Çukurova Uluslararası Havalimanı’nın ülkemize ve bölgeye hayırlı olmasını dileyen Kocamaz, “Bu Havaalanının yapılması fikrini ilk ortaya atan kişilerden birisi de benim. 1994 yılında Tarsus Belediye Başkanı seçildiğimde, o dönemki MESİAD Başkanı Sayın Musa Timur Beyefendi ile birlikte Tarsus Sahillerinin Turizm ve Kültür Alanı olarak kullanıma açılması için bir dizi çalışma başlattık. Ve tam 10 yıllık bir mücadele sonucunda bölge Turizm ve Kültür Gelişim Alanı olarak ilan edildi. Bu arada yurt dışından gelecek turistlerin büyük uçaklarla bölgeye ulaşabilmesi için daha kapsamlı bir havaalanına ihtiyaç olduğu kanaatine vardık. Ayrıca bu hava alanının bölgede yetiştirilen ürünlerin ihracatına da katkı sunacağını düşündük” dedi.

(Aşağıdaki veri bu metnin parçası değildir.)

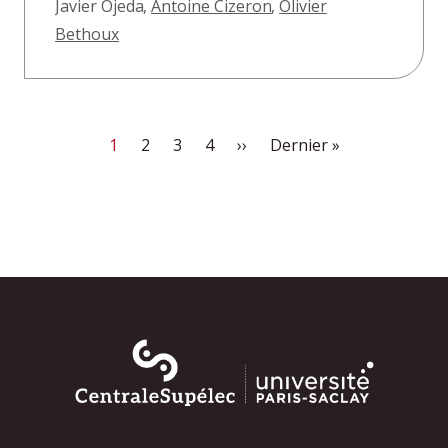
Javier Ojeda
,
Antoine Cizeron
,
Olivier
Bethoux
Page courante
Page
Page
Page
Page suivante
Dernière page
1
2
3
4
››
Dernier »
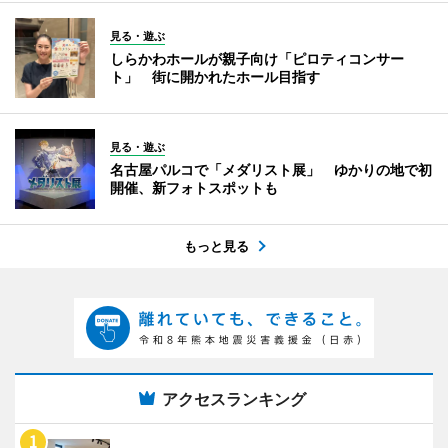
見る・遊ぶ
しらかわホールが親子向け「ピロティコンサー
ト」 街に開かれたホール目指す
見る・遊ぶ
名古屋パルコで「メダリスト展」 ゆかりの地で初
開催、新フォトスポットも
もっと見る
アクセスランキング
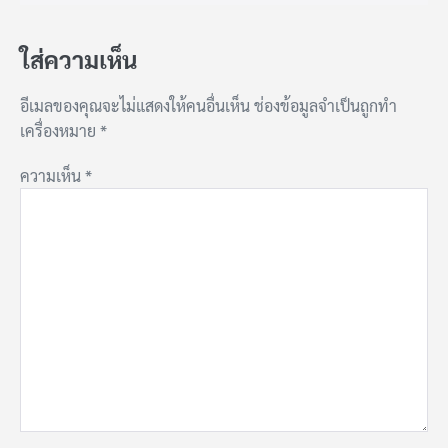
ใส่ความเห็น
อีเมลของคุณจะไม่แสดงให้คนอื่นเห็น
ช่องข้อมูลจำเป็นถูกทำ
เครื่องหมาย
*
ความเห็น
*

AYFER YILMAZ’DAN ENİS ÖKSÜZ’E… O DÖNEMDE ATILAN TEMELLER…
Tarsus Belediye Başkanlığı yaptığı dönemde Tarsus’a havaalanı yapılması için Ankara’yla temaslara başladıklarını ifade eden İYİ Parti Mersin Milletvekili Burhanettin Kocamaz, “Bu fikrimizi ilk olarak o dönemde Devlet Bakanımız olan Ayfer Yılmaz Hanımefendiye açtık. Kendisi olaya çok sıcak baktı ve ilk adımlar o dönemde atıldı. Daha sonra 57. Hükümet döneminde Ulaştırma Bakanımız olan Enis Öksüz döneminde de bu çalışmalar planlama aşamasına kadar getirildi” diye konuştu.

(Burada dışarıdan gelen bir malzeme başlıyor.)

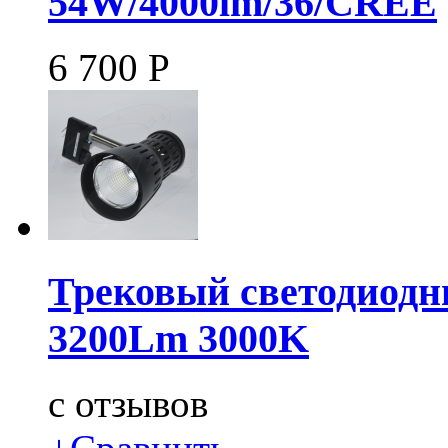
54W/4000lm/36/CREE
6 700
Р
Трековый светодиодн
3200Lm 3000K
c
отзывов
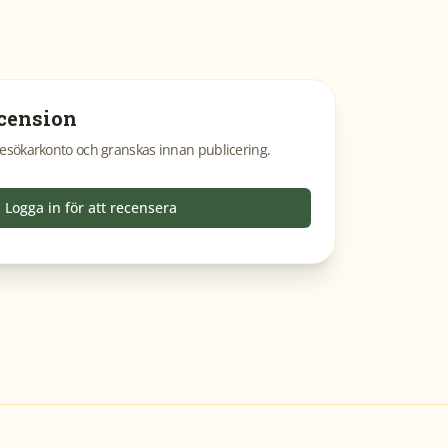
cension
esökarkonto och granskas innan publicering.
Logga in för att recensera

“ADANA LOBİSİ KARŞI ÇIKMASIN DİYE İSMİNİN ÇUKUROVA HAVAALANI OLMASINI BİZZAT BİZLER ÖNERDİK!”
Adana lobisinin o dönemde de bu havaalanına karşı çıktığını söyleyen Burhanettin Kocamaz, şöyle devam etti: “Hatta Adana Lobisi bu Hava Alanına karşı çıktığı için, isminin Mersin ya da Tarsus Hava Alanı yerine, tüm Bölgeye de hizmet edecek olmasından dolayı Çukurova olmasını bizzat bizler önerdik.

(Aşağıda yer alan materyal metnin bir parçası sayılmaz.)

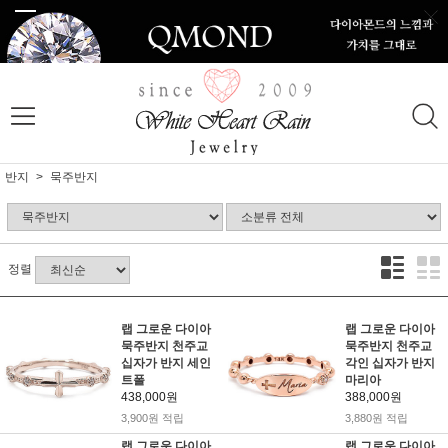
반지
묵주반지
정렬
랩 그로운 다이아
랩 그로운 다이아
묵주반지 천주교
묵주반지 천주교
십자가 반지 세인
각인 십자가 반지
트폴
마리아
438,000원
388,000원
3,900원 적립
3,880원 적립
랩 그로운 다이아
랩 그로운 다이아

”ZAFER ÇAĞLAYAN BAKANKEN, ANKARA’DA YAPILAN TÖRENE KOCAMAZ, “EN ÇOK EMEK VEREN KİŞİ” OLARAK DAVET EDİLDİ!
Önce bölgesel olarak planlanan havaalanının daha sonra Uluslararası bir havaalanına dönüştürülmesinin çok daha isabetli olduğuna dikkat çeken Burhanettin Kocamaz, “İlk ihale AKP Hükümeti Ulaştırma Bakanı Binali Yıldırım döneminde 2011 yılında Yap-İşlet-Devret yöntemi ile gerçekleştirildi. O tarihlerde Sayın Zafer Çağlayan da Mersin Milletvekili ve Ekonomiden sorumlu Bakan idi. Hatta Ankara’da yapılan törene beni de Tarsus Belediye Başkanı ve bu işe en çok emek veren birisi olarak bizzat Bakanlık davet etti, ben de katıldım. Ancak ihaleyi alan yüklenici firma iflas edince iş durdu. Yeniden Yap-İşlet-Devret modeliyle çıkılan ihaleye hiç kimse katılmadı. Daha sonra yapım işini Devletimiz üstlenerek yeniden ihale etti. Neticede 13 yıllık bir mücadele sonunda Çukurova Hava Alanı hizmete girdi. Yeniden tüm bölgeye hayırlı olsun” dedi.
AÇILIŞ TÖRENİNDE MUHALEFETTEN KİMSE YOKTU!
Cumhurbaşkanı Erdoğan tarafından yapılan açılışın törenine muhalefet partilerinden hiçbir milletvekili davet edilmedi. Tepkilere neden olan bu davet krizine de değinen Kocamaz, açıklamasını şöyle sürdürdü: “Yalnız bir üzüntümü de belirtmeden geçemeyeceğim! Yukarıda Hava Alanının hikayesini ve gösterdiğimiz çabaları, verilen emekleri kısaca anlattım. İsterdim ki, ilk günden bu yana, bu Hava Alanı için emek veren insanlarda bu açılışa davet edilsin! Hatta iktidar muhalefet ayrımı yapılmadan Tüm Bölge Milletvekilleri ve Belediye Başkanları dahil, Mecliste Gurubu bulunan Siyasi Partilerin İl Başkanları da bu açılışta yerini alsın. Devlet adamlığı, devlet sorumluluğu bunu gerektirir! Ama bu açılışta, bu incelik ve bu nezaket gösterilemedi!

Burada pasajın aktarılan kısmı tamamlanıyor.